*** Dataset Section Begins ***

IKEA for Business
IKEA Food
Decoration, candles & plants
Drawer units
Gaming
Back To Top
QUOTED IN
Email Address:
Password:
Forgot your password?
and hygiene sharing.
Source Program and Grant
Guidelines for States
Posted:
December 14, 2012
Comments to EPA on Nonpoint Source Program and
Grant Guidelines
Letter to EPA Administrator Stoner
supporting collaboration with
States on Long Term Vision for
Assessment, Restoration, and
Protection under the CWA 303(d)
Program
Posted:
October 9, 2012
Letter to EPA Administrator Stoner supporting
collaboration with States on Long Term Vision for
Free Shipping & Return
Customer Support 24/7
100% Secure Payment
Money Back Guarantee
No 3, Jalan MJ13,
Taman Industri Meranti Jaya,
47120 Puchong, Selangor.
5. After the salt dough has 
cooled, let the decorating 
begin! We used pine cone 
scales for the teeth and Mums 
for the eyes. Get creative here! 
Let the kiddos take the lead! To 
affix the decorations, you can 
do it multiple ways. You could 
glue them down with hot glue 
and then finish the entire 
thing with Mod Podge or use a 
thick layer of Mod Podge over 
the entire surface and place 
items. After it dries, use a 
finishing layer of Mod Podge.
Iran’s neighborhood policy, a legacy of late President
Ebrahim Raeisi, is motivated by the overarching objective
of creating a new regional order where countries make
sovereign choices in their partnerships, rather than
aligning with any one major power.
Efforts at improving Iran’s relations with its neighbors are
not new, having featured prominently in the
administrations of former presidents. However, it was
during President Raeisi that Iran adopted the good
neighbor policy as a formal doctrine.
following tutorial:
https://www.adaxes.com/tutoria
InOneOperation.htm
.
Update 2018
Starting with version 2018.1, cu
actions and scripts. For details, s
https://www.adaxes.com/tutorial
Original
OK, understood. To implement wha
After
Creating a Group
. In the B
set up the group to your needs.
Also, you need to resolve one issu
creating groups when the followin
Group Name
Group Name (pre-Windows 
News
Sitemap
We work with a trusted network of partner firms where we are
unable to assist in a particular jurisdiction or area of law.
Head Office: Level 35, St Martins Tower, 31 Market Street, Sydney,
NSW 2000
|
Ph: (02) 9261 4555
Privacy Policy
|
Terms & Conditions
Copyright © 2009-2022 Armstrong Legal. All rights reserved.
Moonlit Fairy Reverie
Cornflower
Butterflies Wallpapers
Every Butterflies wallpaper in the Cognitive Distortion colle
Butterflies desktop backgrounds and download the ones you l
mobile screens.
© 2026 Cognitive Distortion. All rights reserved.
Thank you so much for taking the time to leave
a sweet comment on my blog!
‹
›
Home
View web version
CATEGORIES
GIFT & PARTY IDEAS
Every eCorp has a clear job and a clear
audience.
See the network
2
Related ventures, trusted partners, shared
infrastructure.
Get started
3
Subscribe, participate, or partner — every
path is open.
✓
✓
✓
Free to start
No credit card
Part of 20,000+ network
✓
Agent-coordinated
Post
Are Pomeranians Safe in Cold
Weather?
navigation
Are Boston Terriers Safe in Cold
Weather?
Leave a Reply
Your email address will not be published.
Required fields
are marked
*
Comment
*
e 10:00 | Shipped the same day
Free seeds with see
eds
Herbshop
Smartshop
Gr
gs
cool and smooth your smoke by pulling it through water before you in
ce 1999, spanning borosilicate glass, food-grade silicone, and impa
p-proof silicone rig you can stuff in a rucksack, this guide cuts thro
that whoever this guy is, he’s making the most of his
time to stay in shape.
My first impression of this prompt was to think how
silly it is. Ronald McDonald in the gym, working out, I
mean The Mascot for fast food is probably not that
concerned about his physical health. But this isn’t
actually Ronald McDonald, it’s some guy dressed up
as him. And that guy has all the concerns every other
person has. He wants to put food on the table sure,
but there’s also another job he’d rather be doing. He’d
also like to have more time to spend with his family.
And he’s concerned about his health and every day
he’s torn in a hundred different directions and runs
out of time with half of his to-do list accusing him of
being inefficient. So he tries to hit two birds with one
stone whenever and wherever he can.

*** Dataset Section Ends ***

Work out how many lines in the data hold the word "Ronald"; reply with the number alone.

2